The Wall Street Journal’s ex-chief foreign correspondent, Jay Solomon, accuses law firm Dechert LLP for using hackers to steal emails between him and Iranian American businessman Farhad Azima.

Solomon acknowledged “serious mistakes in managing my source relationship with Azima” but he said he had been the target of an “incredibly effective” information operation.
Reuters

Solomon acknowledged “serious mistakes in managing my source relationship with Azima” but he said he had been the target of an “incredibly effective” information operation.

A former Wall Street Journal reporter has accused a major US law firm of having used mercenary hackers from India to oust him from his job and ruin his reputation.

In a lawsuit filed late on Friday, Jay Solomon, the Journal’s former chief foreign correspondent, said Philadelphia-based Dechert LLP worked with Indian hackers to steal emails between him and one of his key sources, Iranian American aviation executive Farhad Azima.

Solomon said the messages, which showed Azima floating the idea of the two of them going into business together, were put into a dossier and circulated in a successful effort to get him fired.

The lawsuit, filed in federal court in Washington, said the law firm Dechert “wrongfully disclosed this dossier first to Mr. Solomon’s employer, the Wall Street Journal, at its Washington DC bureau, and then to other media outlets in an attempt to malign and discredit him." 

It said the campaign “effectively caused Mr. Solomon to be blackballed by the journalistic and publishing community.”

Dechert said in an email that it disputed the claim and would fight it in court. Azima — who filed his own lawsuit against Dechert on Thursday in New York — had no immediate comment.

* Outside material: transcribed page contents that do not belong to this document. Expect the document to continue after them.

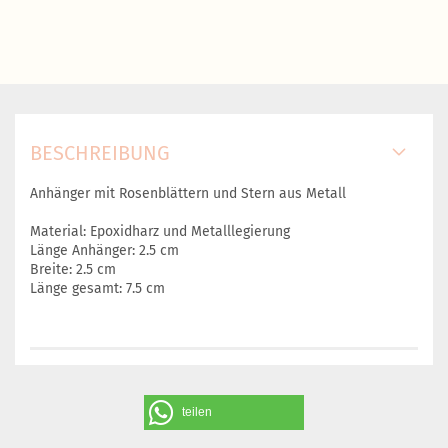
BESCHREIBUNG
Anhänger mit Rosenblättern und Stern aus Metall
Material: Epoxidharz und Metalllegierung
Länge Anhänger: 2.5 cm
Breite: 2.5 cm
Länge gesamt: 7.5 cm
teilen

READ MORE: Concerns in Australia after personal data leaked in big hack

Cyberespionage campaign

Solomon’s suit is the latest in a series of legal actions about hired hackers operating out of India. 

In June, several hack-for-hire shops, including Delhi area-companies BellTroX and CyberRoot, were involved in a decade-long series of espionage campaigns targeting thousands of people, including more than 1,000 lawyers at 108 different law firms.

At the time, people who had become hacking targets while involved in at least seven different lawsuits had each launched their own inquiries into the cyberespionage campaign. That number has since grown.

Azima's lawyers, like Solomon’s, allege that Dechert worked with BellTroX, CyberRoot and a slew of private investigators to steal his emails and publish them to the web.

BellTroX and CyberRoot are not parties to the suit and could not immediately be reached. Executives at both firms have previously denied wrongdoing.

Solomon and Azima allege that Dechert undertook the hack-and-leak operation on behalf of Ras Al Khaimah's investment agency (RAKIA).

Lawyers for RAKIA used the emails to help win a fraud lawsuit filed against Azima in London in 2016.

Azima, who denies RAKIA’s fraud allegations, is trying to have the judgment thrown out.

READ MORE: Air India: Hackers stole personal data of 4.5M people in cyber attack

Relationship with a source

The leaked emails also made their way to The Associated Press, which published two articles about Azima in June of 2017, including one that revealed the airline mogul had offered reporter Solomon a minority stake in a company he was setting up. 

The Journal fired Solomon shortly before the AP’s story was published, citing ethical violations. But Solomon says he never took Azima up on his proposal or benefited financially from their relationship.

In a first-person account of the scandal published in the Columbia Journalism Review in 2018, the ex-journalist said he never pushed back on Azima’s talk of business opportunities because he was trying to humour a man who had been crucial to his reporting on the Middle East. 

Solomon acknowledged “serious mistakes in managing my source relationship with Azima” including accepting stays on the businessman's yacht. But he said he had been the target of an “incredibly effective” information operation.